If fabricated information can be made to look sufficiently credible, it also becomes a potential tool for coordinated manipulation.
“It isn’t hard,” Osmanović Thunström told SEE Check. “The whole system is built on multitude. If something is repeated enough in the data, it will become a fact.”
Researchers have already documented how state-backed influence campaigns, including Russian operations, are incorporating generative AI to produce propaganda more quickly, translate narratives across languages and flood online spaces with large volumes of content. As AI assistants increasingly become intermediaries between users and information, manipulating what those systems learn could become as strategically important as manipulating social media algorithms.
We are now faced with the prospect that false information can gradually become accepted as truth because both humans and AI systems continue reinforcing one another.
Osmanović Thunström compares today’s moment to the early decades of X-ray technology, when shoe shops routinely used X-ray machines to measure children’s feet before anyone understood the risks.

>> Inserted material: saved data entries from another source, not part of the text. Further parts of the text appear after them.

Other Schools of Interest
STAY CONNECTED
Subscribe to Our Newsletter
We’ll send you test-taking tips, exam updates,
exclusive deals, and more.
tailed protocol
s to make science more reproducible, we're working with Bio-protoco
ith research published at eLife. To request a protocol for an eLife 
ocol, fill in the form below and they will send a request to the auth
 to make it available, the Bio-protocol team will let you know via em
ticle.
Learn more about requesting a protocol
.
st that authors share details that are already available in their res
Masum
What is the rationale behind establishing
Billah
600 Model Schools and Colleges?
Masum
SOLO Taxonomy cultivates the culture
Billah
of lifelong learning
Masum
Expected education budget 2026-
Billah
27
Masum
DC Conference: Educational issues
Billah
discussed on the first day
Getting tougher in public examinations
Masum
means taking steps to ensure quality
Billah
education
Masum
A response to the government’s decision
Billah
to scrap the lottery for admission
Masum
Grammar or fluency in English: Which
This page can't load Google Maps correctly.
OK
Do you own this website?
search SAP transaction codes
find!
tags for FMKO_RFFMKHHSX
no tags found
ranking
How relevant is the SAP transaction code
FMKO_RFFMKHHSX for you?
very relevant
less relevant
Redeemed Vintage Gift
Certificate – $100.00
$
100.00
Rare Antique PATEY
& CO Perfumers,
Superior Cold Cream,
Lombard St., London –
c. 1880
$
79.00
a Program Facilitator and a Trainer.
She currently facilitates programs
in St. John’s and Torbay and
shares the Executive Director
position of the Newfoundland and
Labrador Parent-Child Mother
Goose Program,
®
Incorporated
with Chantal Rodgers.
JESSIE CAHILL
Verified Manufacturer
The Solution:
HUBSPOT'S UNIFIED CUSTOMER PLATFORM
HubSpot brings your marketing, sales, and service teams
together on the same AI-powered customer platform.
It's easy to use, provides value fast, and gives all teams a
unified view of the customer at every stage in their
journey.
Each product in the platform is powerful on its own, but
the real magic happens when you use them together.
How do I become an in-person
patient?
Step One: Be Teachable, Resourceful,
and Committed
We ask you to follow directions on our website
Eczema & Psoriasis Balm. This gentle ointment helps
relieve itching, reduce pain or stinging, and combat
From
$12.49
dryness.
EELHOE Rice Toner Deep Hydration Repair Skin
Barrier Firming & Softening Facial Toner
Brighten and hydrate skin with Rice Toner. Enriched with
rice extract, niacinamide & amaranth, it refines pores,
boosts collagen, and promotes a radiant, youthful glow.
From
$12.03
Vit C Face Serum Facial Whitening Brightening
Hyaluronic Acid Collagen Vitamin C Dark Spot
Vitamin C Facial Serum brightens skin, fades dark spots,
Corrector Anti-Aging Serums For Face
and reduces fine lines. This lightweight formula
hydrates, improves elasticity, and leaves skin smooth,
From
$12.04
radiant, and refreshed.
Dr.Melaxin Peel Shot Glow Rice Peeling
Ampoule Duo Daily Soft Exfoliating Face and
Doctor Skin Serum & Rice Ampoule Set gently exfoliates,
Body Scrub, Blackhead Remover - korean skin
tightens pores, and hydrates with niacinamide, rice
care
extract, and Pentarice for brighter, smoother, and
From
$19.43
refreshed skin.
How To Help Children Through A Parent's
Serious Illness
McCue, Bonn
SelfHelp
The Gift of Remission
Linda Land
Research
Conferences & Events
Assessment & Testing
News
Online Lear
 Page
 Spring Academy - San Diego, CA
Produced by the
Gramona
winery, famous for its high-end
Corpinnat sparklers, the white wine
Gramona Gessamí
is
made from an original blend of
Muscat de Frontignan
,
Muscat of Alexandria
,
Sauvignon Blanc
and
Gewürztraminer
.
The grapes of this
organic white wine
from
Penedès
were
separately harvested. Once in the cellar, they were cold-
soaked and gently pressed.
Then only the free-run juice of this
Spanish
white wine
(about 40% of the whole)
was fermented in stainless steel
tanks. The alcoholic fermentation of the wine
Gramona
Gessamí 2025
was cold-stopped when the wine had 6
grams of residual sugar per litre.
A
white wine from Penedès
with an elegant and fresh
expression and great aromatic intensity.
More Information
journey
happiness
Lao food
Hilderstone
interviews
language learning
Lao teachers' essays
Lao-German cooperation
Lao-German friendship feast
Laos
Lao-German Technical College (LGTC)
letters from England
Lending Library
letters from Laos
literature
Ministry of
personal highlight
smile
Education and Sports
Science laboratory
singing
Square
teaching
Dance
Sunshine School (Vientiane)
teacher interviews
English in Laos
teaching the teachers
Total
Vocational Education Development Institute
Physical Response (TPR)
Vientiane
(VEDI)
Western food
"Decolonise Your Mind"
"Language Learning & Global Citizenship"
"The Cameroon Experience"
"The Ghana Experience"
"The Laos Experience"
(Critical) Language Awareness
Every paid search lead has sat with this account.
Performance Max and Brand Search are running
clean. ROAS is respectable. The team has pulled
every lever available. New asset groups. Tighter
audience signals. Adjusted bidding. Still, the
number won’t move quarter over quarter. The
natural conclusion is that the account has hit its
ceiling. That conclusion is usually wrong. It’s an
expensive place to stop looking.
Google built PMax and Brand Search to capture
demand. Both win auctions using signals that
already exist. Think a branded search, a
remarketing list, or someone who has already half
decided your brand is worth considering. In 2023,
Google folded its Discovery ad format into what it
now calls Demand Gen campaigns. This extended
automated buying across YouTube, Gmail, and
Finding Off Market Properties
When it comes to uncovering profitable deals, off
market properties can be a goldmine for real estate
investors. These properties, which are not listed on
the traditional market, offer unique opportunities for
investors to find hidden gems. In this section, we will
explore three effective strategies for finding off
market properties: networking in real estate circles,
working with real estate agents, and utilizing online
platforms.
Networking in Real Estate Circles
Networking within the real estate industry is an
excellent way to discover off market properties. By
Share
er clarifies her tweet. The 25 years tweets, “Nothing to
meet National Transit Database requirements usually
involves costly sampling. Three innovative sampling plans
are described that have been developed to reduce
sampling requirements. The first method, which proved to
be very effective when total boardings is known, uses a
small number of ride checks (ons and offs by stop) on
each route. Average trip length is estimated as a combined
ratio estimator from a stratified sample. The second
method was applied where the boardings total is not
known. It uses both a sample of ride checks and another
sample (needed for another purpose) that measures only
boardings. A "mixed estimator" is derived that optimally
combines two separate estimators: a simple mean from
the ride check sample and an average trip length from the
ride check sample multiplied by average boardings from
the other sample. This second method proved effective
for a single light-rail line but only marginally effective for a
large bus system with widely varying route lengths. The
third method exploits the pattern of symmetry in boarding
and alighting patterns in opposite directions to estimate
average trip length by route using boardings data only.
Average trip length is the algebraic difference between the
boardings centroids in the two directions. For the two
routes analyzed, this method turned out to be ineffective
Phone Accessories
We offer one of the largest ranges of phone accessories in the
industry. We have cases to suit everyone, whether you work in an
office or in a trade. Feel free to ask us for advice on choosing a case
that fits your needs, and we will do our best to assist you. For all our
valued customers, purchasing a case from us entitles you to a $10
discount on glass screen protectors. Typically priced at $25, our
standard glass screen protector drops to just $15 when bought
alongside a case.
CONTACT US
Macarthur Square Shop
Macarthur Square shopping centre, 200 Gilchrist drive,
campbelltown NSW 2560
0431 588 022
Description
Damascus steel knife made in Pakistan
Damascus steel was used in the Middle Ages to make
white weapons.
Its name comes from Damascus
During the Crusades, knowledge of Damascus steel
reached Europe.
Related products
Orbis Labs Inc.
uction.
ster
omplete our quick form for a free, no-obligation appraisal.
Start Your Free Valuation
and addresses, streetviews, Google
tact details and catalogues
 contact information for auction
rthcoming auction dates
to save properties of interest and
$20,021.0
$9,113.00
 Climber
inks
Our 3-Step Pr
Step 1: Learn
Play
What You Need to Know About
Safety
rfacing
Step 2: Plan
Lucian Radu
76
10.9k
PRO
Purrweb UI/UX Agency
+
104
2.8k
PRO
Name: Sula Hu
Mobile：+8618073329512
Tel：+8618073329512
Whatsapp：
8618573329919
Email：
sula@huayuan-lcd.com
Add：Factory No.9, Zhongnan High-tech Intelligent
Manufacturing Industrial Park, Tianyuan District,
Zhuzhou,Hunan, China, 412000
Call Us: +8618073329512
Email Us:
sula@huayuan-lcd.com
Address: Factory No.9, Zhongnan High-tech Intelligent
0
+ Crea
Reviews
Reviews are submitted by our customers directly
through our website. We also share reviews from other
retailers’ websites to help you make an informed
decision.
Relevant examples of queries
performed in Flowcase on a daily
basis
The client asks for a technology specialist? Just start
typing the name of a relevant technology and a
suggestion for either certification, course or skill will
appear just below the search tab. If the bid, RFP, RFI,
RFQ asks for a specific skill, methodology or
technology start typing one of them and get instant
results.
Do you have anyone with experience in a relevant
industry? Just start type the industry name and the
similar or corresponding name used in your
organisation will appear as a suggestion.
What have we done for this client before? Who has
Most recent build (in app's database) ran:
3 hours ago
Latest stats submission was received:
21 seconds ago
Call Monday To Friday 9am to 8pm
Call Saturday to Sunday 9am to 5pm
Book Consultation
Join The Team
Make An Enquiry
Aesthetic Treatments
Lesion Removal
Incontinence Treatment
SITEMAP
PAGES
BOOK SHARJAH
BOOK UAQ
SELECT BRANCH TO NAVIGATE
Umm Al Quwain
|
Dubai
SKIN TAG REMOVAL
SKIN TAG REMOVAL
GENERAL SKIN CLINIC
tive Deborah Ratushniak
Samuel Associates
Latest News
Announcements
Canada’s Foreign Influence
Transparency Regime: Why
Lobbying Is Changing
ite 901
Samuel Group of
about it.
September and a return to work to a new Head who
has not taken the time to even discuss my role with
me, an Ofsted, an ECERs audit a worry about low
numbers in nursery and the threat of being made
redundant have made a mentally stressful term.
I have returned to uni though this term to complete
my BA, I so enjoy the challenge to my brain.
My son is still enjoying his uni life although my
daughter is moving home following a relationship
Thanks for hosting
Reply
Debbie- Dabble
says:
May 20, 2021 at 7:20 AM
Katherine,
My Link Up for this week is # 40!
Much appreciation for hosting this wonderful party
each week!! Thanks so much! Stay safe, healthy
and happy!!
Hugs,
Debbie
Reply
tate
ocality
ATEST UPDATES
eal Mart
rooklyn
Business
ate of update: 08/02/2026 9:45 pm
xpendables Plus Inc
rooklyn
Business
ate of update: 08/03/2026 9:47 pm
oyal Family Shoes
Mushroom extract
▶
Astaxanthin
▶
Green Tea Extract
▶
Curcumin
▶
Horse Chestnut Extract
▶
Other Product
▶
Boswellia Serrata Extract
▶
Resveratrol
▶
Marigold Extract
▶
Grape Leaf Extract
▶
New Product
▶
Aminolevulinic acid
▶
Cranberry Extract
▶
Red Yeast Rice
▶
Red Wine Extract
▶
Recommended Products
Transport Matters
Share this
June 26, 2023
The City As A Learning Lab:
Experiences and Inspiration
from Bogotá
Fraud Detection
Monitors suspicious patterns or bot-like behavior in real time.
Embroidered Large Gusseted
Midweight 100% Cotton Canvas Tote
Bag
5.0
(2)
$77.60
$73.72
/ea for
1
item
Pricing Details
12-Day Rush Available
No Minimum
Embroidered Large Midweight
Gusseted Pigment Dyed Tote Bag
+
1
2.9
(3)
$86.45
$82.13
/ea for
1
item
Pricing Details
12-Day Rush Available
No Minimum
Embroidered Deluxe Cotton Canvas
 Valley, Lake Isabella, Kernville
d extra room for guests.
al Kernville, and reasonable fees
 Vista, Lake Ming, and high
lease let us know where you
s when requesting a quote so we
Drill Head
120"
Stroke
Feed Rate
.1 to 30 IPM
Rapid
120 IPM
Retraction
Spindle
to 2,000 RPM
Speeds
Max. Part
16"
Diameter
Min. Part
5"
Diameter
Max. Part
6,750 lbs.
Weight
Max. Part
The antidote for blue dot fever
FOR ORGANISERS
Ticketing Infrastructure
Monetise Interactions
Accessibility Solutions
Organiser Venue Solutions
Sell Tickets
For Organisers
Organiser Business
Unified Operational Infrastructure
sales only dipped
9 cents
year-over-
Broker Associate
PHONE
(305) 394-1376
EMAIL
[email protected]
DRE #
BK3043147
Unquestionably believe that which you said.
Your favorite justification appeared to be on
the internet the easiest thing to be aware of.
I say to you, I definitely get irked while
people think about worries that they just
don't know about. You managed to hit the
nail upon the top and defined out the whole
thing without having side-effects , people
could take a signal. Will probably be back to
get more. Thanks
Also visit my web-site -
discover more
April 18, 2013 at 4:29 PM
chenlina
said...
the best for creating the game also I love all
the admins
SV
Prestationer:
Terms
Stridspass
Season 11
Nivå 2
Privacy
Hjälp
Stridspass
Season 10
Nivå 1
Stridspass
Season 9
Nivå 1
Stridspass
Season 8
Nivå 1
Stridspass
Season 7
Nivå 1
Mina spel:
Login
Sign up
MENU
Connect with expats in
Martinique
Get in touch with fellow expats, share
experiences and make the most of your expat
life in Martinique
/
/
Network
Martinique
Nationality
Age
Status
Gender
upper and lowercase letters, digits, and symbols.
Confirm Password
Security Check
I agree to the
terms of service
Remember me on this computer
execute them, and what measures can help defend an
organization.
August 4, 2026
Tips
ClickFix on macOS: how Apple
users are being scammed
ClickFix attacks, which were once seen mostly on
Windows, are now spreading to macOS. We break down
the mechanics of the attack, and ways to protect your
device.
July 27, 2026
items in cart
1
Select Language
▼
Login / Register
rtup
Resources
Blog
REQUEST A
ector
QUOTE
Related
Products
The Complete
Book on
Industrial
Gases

“We are at the X-ray-in-the-shoe-shop era when it comes to AI right now,” she told SEE Check.
Yezza also believes the current situation reflects a transitional period driven largely by commercial pressures.
“There is a massive investment in generative AI,” he told SEE Check. “That has created an enormous incentive for AI adoption at any cost.”
He believes that pressure has led technology companies to prioritize speed over reliability.
At the same time, he expects users will eventually demand systems that are more transparent, more accurate and better connected to trustworthy journalism.
Whether that happens remains to be seen.